This is the final post in a two-part series on the novel coronavirus (COVID-19) crisis and the chemical industry. Part one looked at how the crisis has impacted companies so far and what their response has been. Here, we’ll cover how organizations are adjusting to remote work and look to what the future might hold.
We spoke with four industry experts to get their take on how the changing global landscape has affected chemical manufacturing and distribution companies:
- Tom Jackson, president at Datacor
- Dan McCusker, vice president of sales at Datacor
- Eric Byer, president and CEO of the National Association of Chemical Distributors (NACD)
- Colie Whitaker, president of Whitaker Oil Company
Growing need to automate manual processes as companies go remote
Wherever possible, essential chemical businesses are having staff work from home.

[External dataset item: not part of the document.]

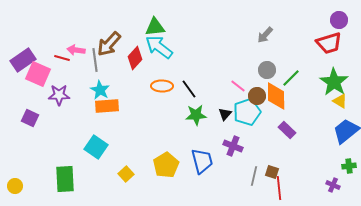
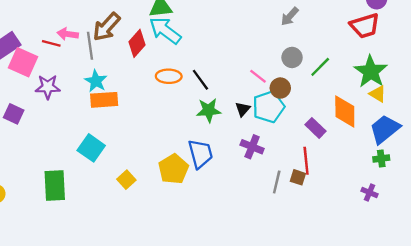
orange diamond: (276, 96) -> (345, 112), moved
blue trapezoid: (202, 161) -> (200, 154), moved
green cross: (349, 166) -> (381, 158), moved
red line: (279, 188) -> (306, 161), moved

Up to two-thirds of staff at NACD member companies have been able to transition to remote work, Byer says, with only a few instances in which staff have had to be furloughed.
The remaining one-third of workers are in production jobs, such as shipping, receiving and quality control; not only have they had to physically go into work, but many of them have been busier than ever. These workplaces are taking all proper precautions, such as staggering the days workers come in and adhering to the Center for Disease Control (CDC) guidelines around proper handwashing, sanitizing guidelines and social distancing.

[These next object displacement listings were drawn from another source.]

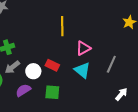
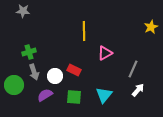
gray arrow: (12, 67) -> (34, 72), turned -70
cyan triangle: (82, 70) -> (104, 95), moved, turned 30
white arrow: (121, 94) -> (138, 90), moved

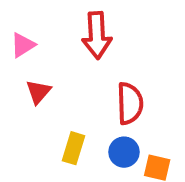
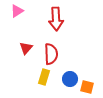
pink triangle: (23, 45) -> (17, 11), moved
red semicircle: (130, 103) -> (51, 54), moved

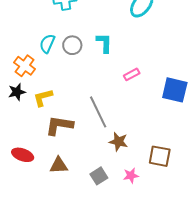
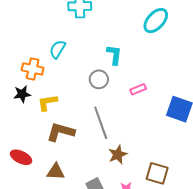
gray circle: (72, 45) -> (99, 79), moved
orange cross: (25, 66) -> (33, 69), turned -30
brown star: (118, 142) -> (118, 155), turned 30

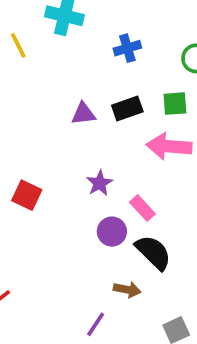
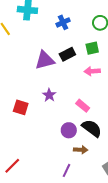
purple triangle: (83, 114) -> (45, 60), size x1.5
pink arrow: (169, 146) -> (92, 71), size x0.7
purple star: (100, 183) -> (49, 95), moved
purple circle: (112, 232) -> (69, 130), moved

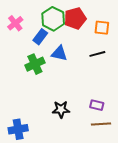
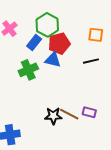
red pentagon: (75, 18) -> (59, 43), moved
brown line: (101, 124) -> (69, 114), moved, turned 30

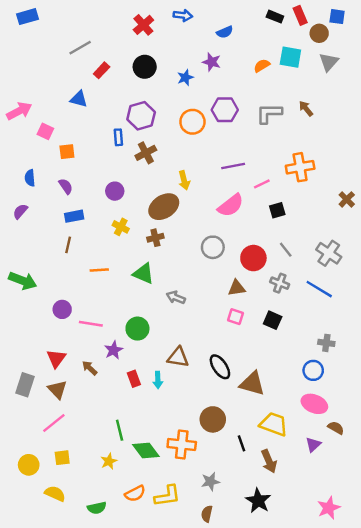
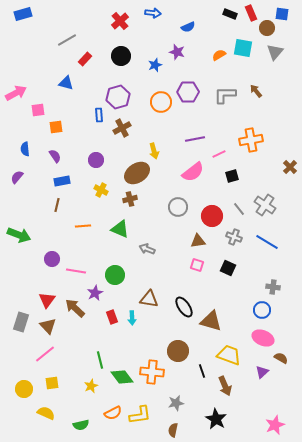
pink square: (45, 131) -> (38, 110), turned -32
gray cross: (329, 253) -> (265, 205), moved
brown arrow: (90, 368) -> (75, 308), size x1.5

In addition to following these measures, says Whitaker, he’s made sure to keep everyone in the company informed as the crisis unfolds: “I’ve been sending out a weekly communication to all our employees to keep them updated on the local government restrictions [and] how they affect them and their families, as well as our business.”
The NACD has done the same for its members; for the past six weeks, they have produced a daily newsletter that covers the evolving regulatory climate. They also offer an online resource center where members can track information and regulatory changes from the CDC, the World Health Organization (WHO) and individual U.S. states.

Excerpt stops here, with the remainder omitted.